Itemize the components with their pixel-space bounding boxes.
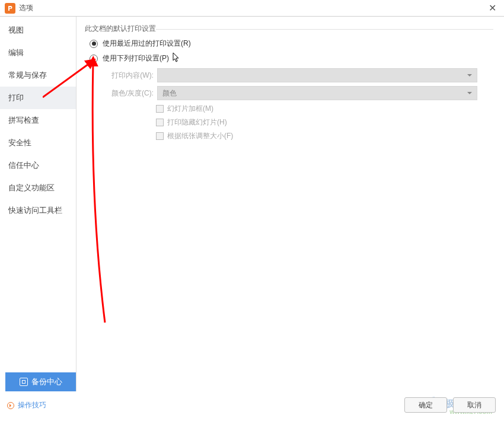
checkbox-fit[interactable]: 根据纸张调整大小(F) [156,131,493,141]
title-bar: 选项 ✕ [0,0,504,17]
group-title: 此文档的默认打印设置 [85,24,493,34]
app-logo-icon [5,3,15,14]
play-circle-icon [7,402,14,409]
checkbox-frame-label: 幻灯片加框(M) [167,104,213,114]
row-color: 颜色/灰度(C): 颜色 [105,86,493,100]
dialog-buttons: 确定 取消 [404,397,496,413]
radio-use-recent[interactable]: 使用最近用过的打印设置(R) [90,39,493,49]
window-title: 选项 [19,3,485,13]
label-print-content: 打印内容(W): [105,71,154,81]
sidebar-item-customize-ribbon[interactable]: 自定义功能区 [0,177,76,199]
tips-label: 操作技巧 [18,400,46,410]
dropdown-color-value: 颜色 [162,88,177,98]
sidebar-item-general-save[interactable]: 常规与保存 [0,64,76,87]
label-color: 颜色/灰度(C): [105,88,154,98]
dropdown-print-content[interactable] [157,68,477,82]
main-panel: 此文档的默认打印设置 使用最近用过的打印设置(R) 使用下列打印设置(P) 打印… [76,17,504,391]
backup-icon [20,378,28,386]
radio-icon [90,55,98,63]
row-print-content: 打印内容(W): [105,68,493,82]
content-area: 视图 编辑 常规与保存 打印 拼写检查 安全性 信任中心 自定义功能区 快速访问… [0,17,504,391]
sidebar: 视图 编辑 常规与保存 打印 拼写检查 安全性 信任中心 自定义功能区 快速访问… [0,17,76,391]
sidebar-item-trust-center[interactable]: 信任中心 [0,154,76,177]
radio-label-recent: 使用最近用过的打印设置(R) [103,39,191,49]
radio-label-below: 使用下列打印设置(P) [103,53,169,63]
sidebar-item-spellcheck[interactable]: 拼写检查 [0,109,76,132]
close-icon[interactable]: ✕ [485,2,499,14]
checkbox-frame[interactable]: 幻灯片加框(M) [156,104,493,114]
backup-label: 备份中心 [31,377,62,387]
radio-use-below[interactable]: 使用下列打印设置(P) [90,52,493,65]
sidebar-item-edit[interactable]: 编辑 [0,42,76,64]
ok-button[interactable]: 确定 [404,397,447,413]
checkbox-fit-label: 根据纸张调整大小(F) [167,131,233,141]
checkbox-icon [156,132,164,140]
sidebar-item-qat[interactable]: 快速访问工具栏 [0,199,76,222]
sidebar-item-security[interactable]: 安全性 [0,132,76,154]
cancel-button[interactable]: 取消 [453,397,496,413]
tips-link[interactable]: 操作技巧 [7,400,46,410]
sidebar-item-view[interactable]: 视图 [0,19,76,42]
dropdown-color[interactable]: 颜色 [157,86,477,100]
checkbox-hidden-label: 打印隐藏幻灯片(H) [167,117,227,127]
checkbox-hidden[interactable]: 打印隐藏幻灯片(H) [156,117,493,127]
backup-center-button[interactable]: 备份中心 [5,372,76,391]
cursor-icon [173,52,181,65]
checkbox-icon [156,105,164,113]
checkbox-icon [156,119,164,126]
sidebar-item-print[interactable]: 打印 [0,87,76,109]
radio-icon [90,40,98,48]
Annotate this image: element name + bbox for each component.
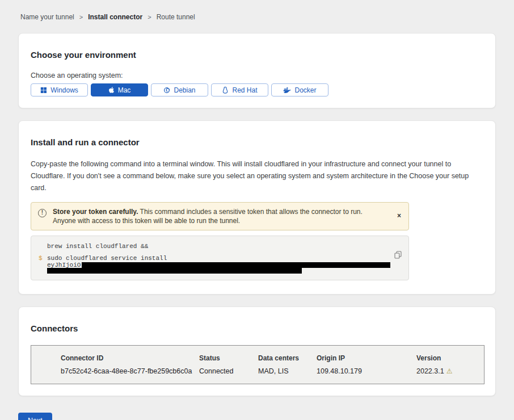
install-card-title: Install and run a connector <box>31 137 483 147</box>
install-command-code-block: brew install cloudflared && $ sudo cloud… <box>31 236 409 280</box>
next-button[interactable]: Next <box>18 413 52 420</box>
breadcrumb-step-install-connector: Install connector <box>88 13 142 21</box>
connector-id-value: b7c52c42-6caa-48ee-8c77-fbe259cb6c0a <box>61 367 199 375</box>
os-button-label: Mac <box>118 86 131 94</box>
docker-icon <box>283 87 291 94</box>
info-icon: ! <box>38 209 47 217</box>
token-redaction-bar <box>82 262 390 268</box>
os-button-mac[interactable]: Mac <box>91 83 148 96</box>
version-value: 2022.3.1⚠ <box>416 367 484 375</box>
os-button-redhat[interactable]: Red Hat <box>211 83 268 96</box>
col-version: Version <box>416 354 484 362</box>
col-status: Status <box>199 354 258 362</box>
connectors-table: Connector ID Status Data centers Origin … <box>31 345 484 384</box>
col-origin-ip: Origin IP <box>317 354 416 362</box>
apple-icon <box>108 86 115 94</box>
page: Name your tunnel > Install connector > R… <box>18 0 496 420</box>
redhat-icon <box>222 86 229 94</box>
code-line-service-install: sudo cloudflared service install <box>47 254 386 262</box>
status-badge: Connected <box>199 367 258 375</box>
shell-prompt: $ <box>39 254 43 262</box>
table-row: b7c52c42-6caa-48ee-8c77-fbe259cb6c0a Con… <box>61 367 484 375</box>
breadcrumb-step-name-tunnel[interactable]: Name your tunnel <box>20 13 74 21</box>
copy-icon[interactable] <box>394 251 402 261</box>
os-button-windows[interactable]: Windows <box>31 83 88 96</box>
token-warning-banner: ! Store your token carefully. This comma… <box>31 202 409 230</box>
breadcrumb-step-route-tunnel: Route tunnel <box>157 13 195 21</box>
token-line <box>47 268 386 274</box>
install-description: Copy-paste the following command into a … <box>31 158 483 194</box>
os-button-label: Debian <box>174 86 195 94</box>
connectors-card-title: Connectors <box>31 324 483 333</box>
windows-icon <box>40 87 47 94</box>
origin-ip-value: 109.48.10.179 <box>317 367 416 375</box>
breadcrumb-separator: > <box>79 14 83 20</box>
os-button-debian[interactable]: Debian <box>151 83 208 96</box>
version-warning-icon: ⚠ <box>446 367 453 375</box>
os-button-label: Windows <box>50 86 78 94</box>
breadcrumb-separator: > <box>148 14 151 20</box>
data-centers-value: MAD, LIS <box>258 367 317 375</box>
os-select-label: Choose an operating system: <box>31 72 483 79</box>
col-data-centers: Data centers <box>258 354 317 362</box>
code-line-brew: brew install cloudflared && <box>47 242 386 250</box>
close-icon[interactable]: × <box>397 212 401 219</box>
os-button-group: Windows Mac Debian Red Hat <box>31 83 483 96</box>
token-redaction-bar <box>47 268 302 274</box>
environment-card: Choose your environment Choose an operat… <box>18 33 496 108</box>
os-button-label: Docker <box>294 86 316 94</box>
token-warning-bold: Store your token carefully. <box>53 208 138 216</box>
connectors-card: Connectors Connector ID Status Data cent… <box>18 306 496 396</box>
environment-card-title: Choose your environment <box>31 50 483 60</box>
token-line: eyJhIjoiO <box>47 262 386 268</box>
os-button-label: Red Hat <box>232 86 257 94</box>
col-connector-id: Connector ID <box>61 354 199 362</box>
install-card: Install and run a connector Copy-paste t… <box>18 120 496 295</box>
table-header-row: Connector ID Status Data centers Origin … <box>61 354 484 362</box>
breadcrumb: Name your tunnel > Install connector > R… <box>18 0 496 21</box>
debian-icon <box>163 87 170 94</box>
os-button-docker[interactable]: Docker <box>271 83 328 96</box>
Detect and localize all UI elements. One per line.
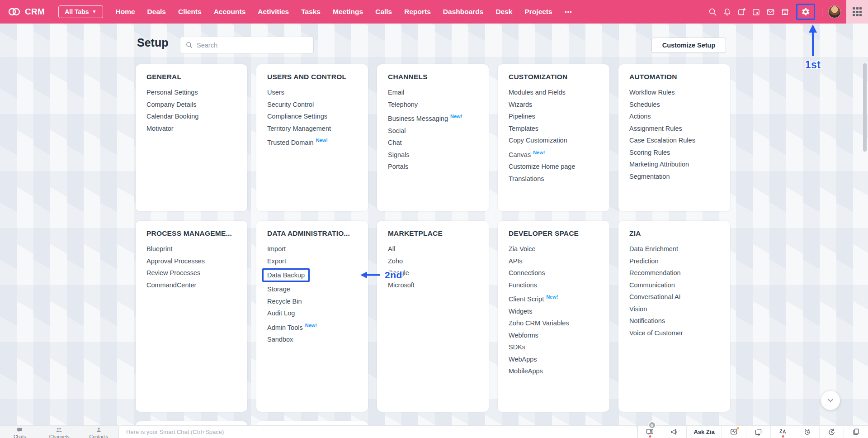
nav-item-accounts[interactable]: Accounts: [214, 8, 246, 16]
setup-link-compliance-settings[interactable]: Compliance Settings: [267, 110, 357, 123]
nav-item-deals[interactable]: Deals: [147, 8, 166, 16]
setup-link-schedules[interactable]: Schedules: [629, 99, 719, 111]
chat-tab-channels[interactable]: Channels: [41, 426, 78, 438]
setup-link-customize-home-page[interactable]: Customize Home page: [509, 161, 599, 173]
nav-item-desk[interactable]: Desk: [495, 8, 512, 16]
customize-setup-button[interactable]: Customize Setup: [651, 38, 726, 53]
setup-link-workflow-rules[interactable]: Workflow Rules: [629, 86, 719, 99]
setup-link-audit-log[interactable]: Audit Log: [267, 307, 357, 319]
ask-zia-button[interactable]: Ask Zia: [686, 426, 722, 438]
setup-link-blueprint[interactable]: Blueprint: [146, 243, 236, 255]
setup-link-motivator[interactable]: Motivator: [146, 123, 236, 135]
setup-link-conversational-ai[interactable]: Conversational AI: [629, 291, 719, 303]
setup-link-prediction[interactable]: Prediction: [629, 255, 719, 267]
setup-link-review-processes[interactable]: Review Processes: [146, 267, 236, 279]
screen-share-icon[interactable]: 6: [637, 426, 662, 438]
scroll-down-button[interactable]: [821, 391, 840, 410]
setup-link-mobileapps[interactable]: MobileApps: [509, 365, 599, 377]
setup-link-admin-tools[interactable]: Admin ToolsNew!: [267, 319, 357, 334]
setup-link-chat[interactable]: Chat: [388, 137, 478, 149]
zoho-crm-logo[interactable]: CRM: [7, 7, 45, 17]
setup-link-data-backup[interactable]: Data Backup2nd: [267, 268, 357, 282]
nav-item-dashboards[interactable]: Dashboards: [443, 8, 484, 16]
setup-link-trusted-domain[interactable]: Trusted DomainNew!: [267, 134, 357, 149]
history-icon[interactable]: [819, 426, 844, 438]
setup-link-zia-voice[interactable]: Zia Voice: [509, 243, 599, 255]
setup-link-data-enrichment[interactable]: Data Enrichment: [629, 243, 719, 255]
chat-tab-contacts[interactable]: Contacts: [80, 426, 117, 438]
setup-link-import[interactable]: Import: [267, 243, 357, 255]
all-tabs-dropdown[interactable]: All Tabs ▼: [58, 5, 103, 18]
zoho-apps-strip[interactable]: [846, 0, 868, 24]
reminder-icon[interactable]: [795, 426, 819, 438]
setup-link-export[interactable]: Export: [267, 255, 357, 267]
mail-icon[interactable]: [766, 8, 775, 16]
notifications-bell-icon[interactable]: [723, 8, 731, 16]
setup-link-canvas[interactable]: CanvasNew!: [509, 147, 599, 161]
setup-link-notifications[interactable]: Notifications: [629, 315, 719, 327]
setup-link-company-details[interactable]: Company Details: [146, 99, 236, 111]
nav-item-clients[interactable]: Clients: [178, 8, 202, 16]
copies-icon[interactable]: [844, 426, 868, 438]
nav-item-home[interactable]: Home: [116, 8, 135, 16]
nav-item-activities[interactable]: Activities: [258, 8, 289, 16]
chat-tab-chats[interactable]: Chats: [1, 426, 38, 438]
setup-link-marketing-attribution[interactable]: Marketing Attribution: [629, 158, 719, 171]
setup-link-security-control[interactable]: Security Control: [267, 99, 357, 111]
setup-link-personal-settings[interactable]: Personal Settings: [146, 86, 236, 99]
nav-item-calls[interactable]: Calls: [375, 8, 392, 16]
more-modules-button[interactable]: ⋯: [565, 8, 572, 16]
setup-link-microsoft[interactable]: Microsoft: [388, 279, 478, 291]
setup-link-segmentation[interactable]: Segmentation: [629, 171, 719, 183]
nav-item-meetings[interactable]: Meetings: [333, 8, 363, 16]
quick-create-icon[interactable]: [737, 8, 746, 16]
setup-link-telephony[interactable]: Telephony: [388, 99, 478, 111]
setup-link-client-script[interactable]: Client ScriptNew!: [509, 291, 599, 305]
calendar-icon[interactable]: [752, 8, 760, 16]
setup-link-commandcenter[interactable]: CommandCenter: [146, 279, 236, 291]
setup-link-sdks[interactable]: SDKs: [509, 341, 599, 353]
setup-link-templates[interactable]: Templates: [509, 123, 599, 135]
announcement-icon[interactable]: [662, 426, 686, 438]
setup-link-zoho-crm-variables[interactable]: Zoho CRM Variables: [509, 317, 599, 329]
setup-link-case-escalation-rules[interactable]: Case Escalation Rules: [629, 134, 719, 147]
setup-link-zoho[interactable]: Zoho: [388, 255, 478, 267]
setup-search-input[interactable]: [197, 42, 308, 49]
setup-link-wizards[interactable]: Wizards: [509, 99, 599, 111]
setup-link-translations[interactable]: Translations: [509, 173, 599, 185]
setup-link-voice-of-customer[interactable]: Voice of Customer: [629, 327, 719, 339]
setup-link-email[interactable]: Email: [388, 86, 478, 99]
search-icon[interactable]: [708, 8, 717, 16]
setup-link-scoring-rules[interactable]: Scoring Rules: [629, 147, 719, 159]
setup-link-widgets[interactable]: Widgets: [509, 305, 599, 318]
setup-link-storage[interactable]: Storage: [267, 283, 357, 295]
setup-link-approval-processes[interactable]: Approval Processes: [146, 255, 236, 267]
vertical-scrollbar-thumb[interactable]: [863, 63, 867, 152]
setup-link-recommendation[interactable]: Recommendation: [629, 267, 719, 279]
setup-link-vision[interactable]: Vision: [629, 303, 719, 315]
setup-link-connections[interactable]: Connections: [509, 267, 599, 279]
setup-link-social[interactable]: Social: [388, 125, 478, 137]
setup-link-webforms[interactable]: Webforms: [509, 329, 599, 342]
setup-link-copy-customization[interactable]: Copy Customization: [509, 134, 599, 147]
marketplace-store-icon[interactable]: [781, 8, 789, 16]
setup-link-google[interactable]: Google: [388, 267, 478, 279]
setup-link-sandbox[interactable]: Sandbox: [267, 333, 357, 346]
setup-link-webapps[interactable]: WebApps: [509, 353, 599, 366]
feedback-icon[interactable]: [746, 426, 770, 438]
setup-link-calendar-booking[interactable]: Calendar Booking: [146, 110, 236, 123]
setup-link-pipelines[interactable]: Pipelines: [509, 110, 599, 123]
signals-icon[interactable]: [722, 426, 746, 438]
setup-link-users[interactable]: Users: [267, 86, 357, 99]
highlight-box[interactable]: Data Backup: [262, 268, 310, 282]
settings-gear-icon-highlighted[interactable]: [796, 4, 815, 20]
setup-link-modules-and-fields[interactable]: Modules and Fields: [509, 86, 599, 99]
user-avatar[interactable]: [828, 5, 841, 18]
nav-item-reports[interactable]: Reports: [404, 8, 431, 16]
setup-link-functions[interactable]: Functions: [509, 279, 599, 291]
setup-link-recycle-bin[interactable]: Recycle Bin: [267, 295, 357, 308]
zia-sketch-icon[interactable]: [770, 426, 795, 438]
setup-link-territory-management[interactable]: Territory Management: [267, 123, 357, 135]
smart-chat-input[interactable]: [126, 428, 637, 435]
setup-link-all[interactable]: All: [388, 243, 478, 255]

EXERCISE REQUIREMENTS: Where a line in the material above holds "voice", copy that line.

EXERCISE RESULT:
setup-link-zia-voice[interactable]: Zia Voice: [509, 243, 599, 255]
setup-link-voice-of-customer[interactable]: Voice of Customer: [629, 327, 719, 339]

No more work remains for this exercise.